We would encourage other Palestine solidarity groups to look for similar sponsorships of JNF events and help make it harder for the JNF to use these organizations to greenwash its image. There will likely be many of these events around Earth Day — 22 April — this year.

Our group will be monitoring the JNF website for any future events that organizations like the Botanic Garden may be sponsoring. We will be prepared to take action again.

We are also continuing our dialogue with the US Forest Service and the Department of Agriculture (USDA), questioning their twenty-year partnership with the JNF.

We have already received a response to one of our letters. Valdis E. Mezainis, director of international programs for the USDA, defended its involvement with the JNF by claiming that it was working to “serve the public.”

In our response, we countered that JNF is unlike all of the other organizations in Chicago that “serve the public.”
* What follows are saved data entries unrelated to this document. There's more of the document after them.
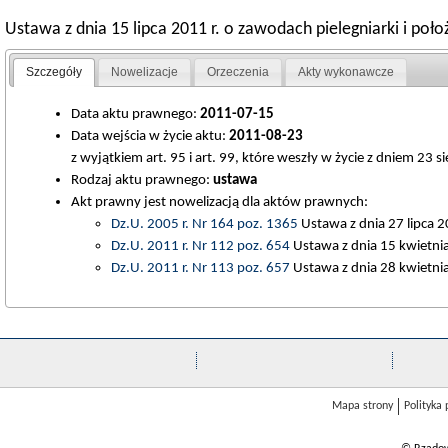
Ustawa z dnia 15 lipca 2011 r. o zawodach pielegniarki i poło
Szczegóły
Nowelizacje
Orzeczenia
Akty wykonawcze
Data aktu prawnego:
2011-07-15
Data wejścia w życie aktu:
2011-08-23
z wyjątkiem art. 95 i art. 99, które weszły w życie z dniem 23 si
Rodzaj aktu prawnego:
ustawa
Akt prawny jest nowelizacją dla aktów prawnych:
Dz.U. 2005 r. Nr 164 poz. 1365
Ustawa z dnia 27 lipca 2
Dz.U. 2011 r. Nr 112 poz. 654
Ustawa z dnia 15 kwietnia 2
Dz.U. 2011 r. Nr 113 poz. 657
Ustawa z dnia 28 kwietnia 
Mapa strony
Polityka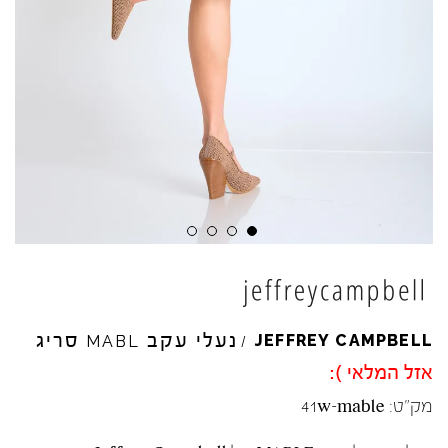
נעלי עקב
סריג
JEFFREY
CAMPBELL
MABL
/
אזל המלאי ):
מק"ט:
41w-mable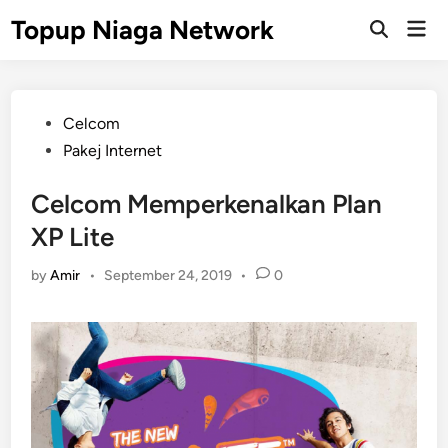
Skip
Topup Niaga Network
Mai
to
Open
Men
Search
content
Posted
Celcom
in
Pakej Internet
Celcom Memperkenalkan Plan
XP Lite
by
Amir
•
September 24, 2019
•
0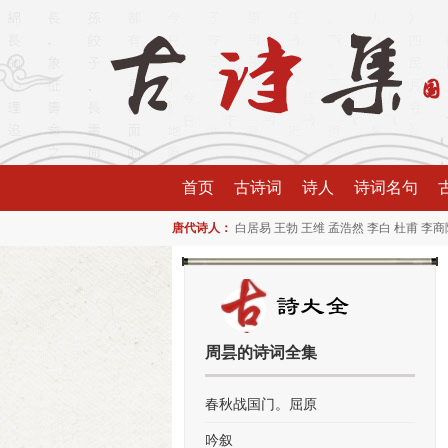
首页
古诗词
诗人
诗词名句
唐代诗人：
白居易
王勃
王维
孟浩然
李白
杜甫
李商
周昙的诗词全集
春秋战国门。屈原
吟叙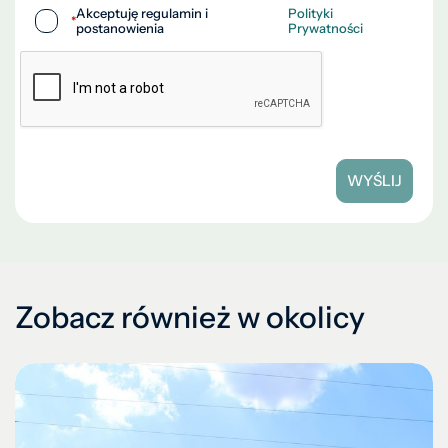
Akceptuję regulamin i
Polityki
*
postanowienia
Prywatności
WYŚLIJ
Zobacz również w okolicy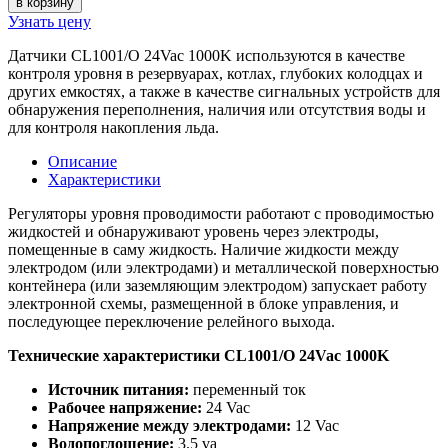
в корзину
Узнать цену
Датчики CL1001/O 24Vac 1000K используются в качестве
контроля уровня в резервуарах, котлах, глубоких колодцах и
других емкостях, а также в качестве сигнальных устройств для
обнаружения переполнения, наличия или отсутствия воды и
для контроля накопления льда.
Описание
Характеристики
Регуляторы уровня проводимости работают с проводимостью
жидкостей и обнаруживают уровень через электроды,
помещенные в саму жидкость. Наличие жидкости между
электродом (или электродами) и металлической поверхностью
контейнера (или заземляющим электродом) запускает работу
электронной схемы, размещенной в блоке управления, и
последующее переключение релейного выхода.
Технические характеристики CL1001/O 24Vac 1000K
Источник питания:
переменный ток
Рабочее напряжение:
24 Vac
Напряжение между электродами:
12 Vac
Водопоглощение:
3.5 va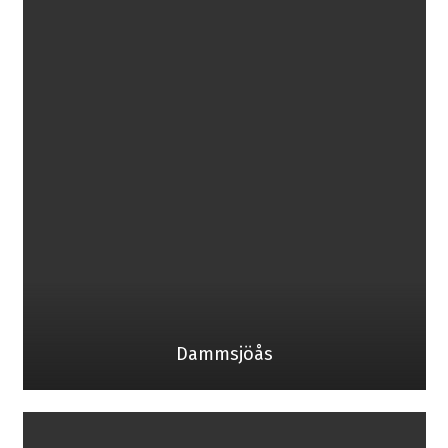
Dammsjöås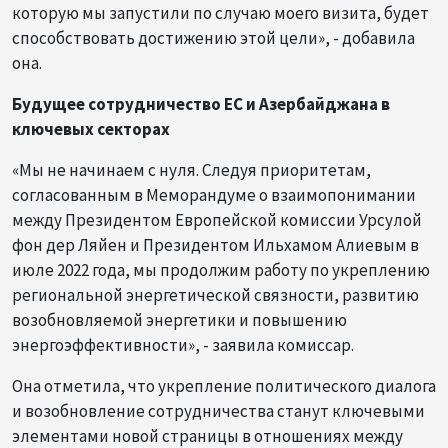
которую мы запустили по случаю моего визита, будет
способствовать достижению этой цели», - добавила
она.
Будущее сотрудничество ЕС и Азербайджана в
ключевых секторах
«Мы не начинаем с нуля. Следуя приоритетам,
согласованным в Меморандуме о взаимопонимании
между Президентом Европейской комиссии Урсулой
фон дер Ляйен и Президентом Ильхамом Алиевым в
июле 2022 года, мы продолжим работу по укреплению
региональной энергетической связности, развитию
возобновляемой энергетики и повышению
энергоэффективности», - заявила комиссар.
Она отметила, что укрепление политического диалога
и возобновление сотрудничества станут ключевыми
элементами новой страницы в отношениях между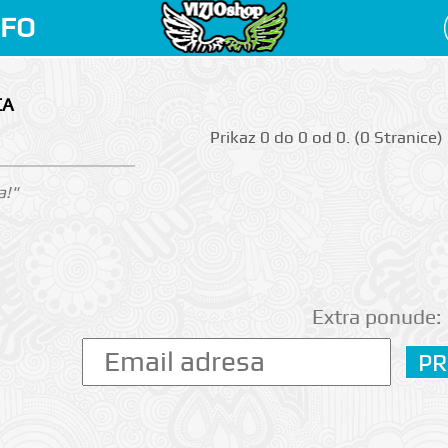
NFO
CA
Prikаz 0 do 0 оd 0. (0 Strаnicе)
a!"
Extra ponude: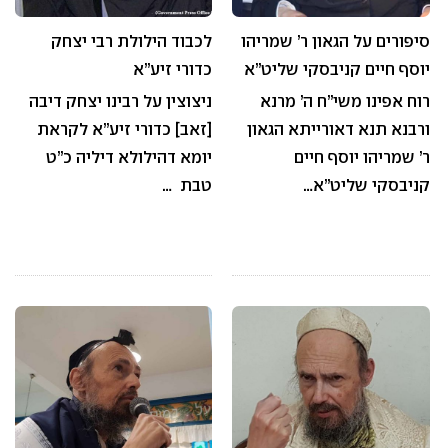
סיפורים על הגאון ר’ שמריהו
לכבוד הילולת רבי יצחק
יוסף חיים קניבסקי שליט”א
כדורי זיע”א
רוח אפינו משי”ח ה’ מרנא
ניצוצין על רבינו יצחק דיבה
ורבנא תנא דאורייתא הגאון
[זאב] כדורי זיע”א לקראת
ר’ שמריהו יוסף חיים
יומא דהילולא דיליה כ”ט
קניבסקי שליט”א…
טבת …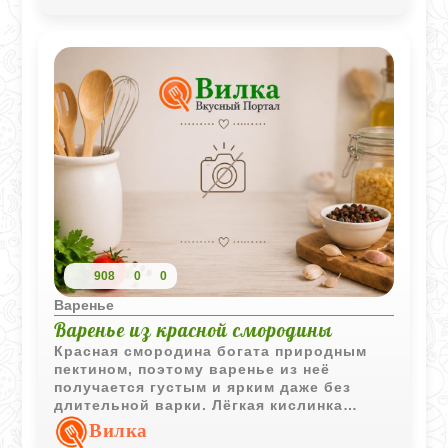
908
0
0
Варенье
Варенье из красной смородины
Красная смородина богата природным
пектином, поэтому варенье из неё
получается густым и ярким даже без
длительной варки. Лёгкая кислинка
делает вкус особенно выразительным.
Вилка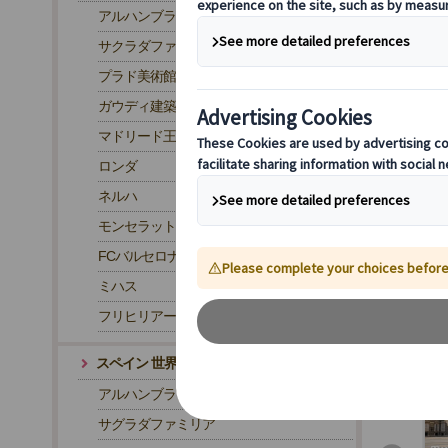
アルハンブラ宮殿
サクラダファミリア
プラド美術館
ガウディ建築
現地
王宮
マドリード王宮
宮や
ロンダ
付き
ネルハ
マ
日
モンセラット
プ
FCバルセロナ・カンプノウ スタジアム
ミハス
フリヒリアーナ
スペイン 世界遺産
アルハンブラ宮殿
サグラダファミリア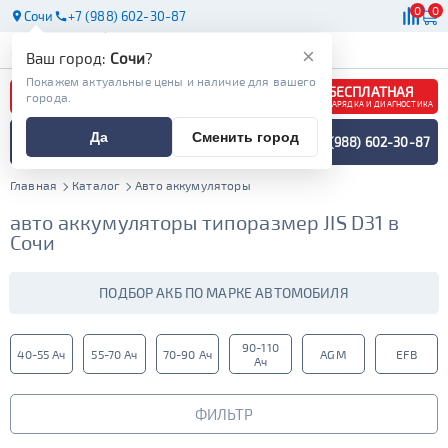
0
0
Сочи
+7 (988) 602-30-87
АКБ
МАСЛА
МАГАЗИНЫ
×
Ваш город:
Сочи
?
Покажем актуальные цены и наличие для вашего
БЕСПЛАТНАЯ
города.
ЗАРЯДКА И ДИАГНОСТИКА
ПОДБОР АККУМУЛЯТОРА
Да
Сменить город
+7 (988) 602-30-87
СПЕЦИАЛИСТОМ
МЕНЮ
Главная
Каталог
Авто аккумуляторы
авто аккумуляторы типоразмер JIS D31 в
Сочи
ПОДБОР АКБ ПО МАРКЕ АВТОМОБИЛЯ
90-110
40-55 Ач
55-70 Ач
70-90 Ач
AGM
EFB
Ач
ФИЛЬТР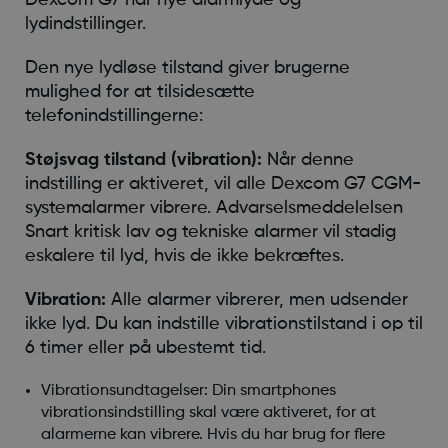
lydindstillinger.
Den nye lydløse tilstand giver brugerne
mulighed for at tilsidesætte
telefonindstillingerne:
Støjsvag tilstand (vibration):
Når denne
indstilling er aktiveret, vil alle Dexcom G7 CGM-
systemalarmer vibrere. Advarselsmeddelelsen
Snart kritisk lav og tekniske alarmer vil stadig
eskalere til lyd, hvis de ikke bekræftes.
Vibration:
Alle alarmer vibrerer, men udsender
ikke lyd. Du kan indstille vibrationstilstand i op til
6 timer eller på ubestemt tid.
Vibrationsundtagelser: Din smartphones
vibrationsindstilling skal være aktiveret, for at
alarmerne kan vibrere. Hvis du har brug for flere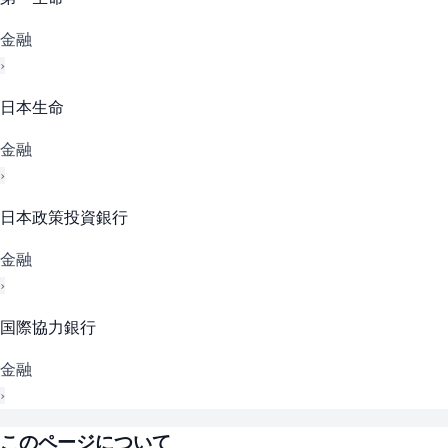
金融
›
日本生命
金融
›
日本政策投資銀行
金融
›
国際協力銀行
金融
›
このページについて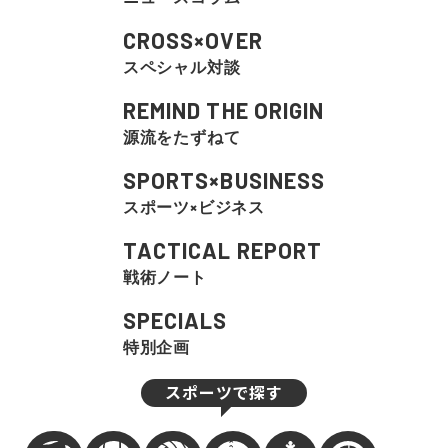
CROSS×OVER
スペシャル対談
REMIND THE ORIGIN
源流をたずねて
SPORTS×BUSINESS
スポーツ×ビジネス
TACTICAL REPORT
戦術ノート
SPECIALS
特別企画
スポーツで探す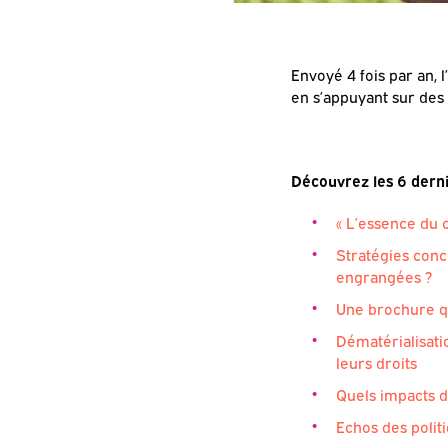
Envoyé 4 fois par an, l’
en s’appuyant sur des 
Découvrez les 6 dernie
« L’essence du c
Stratégies conce
engrangées ?
Une brochure qu
Dématérialisatio
leurs droits
Quels impacts d
Echos des politi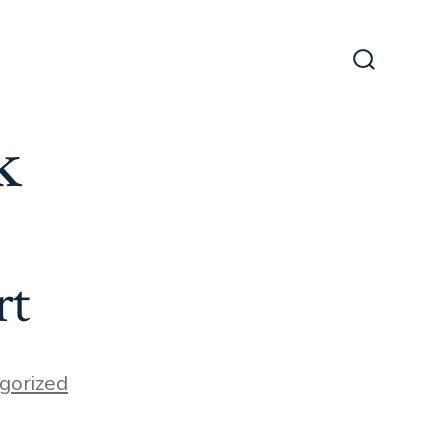
Suche
ein-/ausb
k
rt
gorized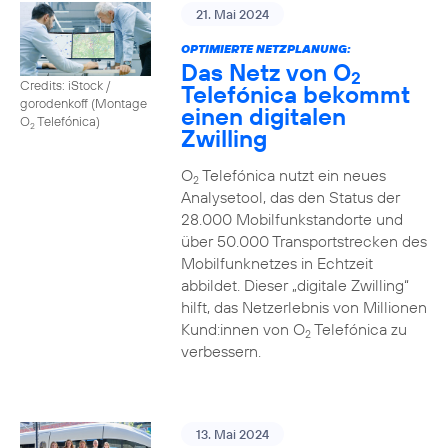
21. Mai 2024
OPTIMIERTE NETZPLANUNG:
Das Netz von O
2
Credits: iStock /
Telefónica bekommt
gorodenkoff (Montage
einen digitalen
O
Telefónica)
2
Zwilling
O
Telefónica nutzt ein neues
2
Analysetool, das den Status der
28.000 Mobilfunkstandorte und
über 50.000 Transportstrecken des
Mobilfunknetzes in Echtzeit
abbildet. Dieser „digitale Zwilling“
hilft, das Netzerlebnis von Millionen
Kund:innen von O
Telefónica zu
2
verbessern.
13. Mai 2024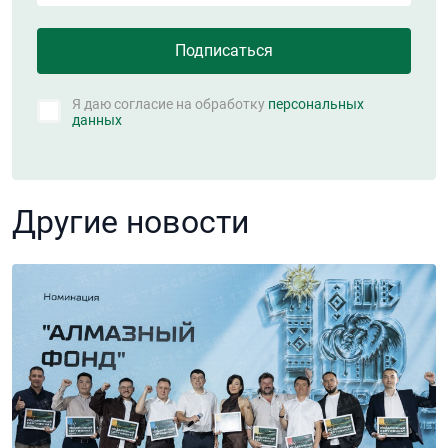
Я даю согласие на обработку
персональных
данных
Другие новости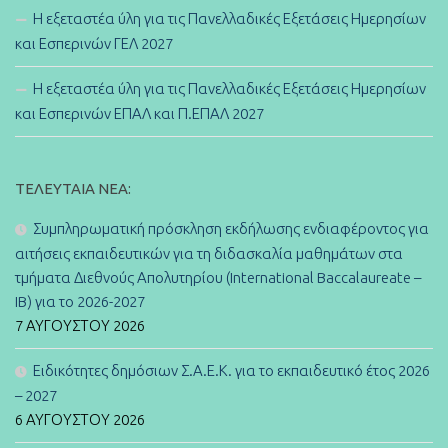
Η εξεταστέα ύλη για τις Πανελλαδικές Εξετάσεις Ημερησίων
και Εσπερινών ΓΕΛ 2027
Η εξεταστέα ύλη για τις Πανελλαδικές Εξετάσεις Ημερησίων
και Εσπερινών ΕΠΑΛ και Π.ΕΠΑΛ 2027
ΤΕΛΕΥΤΑΊΑ ΝΈΑ:
Συμπληρωματική πρόσκληση εκδήλωσης ενδιαφέροντος για
αιτήσεις εκπαιδευτικών για τη διδασκαλία μαθημάτων στα
τμήματα Διεθνούς Απολυτηρίου (International Baccalaureate –
IB) για το 2026-2027
7 ΑΥΓΟΎΣΤΟΥ 2026
Ειδικότητες δημόσιων Σ.Α.Ε.Κ. για το εκπαιδευτικό έτος 2026
– 2027
6 ΑΥΓΟΎΣΤΟΥ 2026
“So why would an important US government department co-sponsor an event held by an organization whose primary mission is to expropriate land from an indigenous people for the exclusive use by only one group?” we wrote. “This violates US values of equal rights for all citizens regardless of land of origin, religion, or race.”

We plan to continue this dialogue with the USDA, if nothing else to get it to defend and document its rationale for partnering with the JNF.

Bill Chambers is an activist with the Palestine Solidarity Group - Chicago.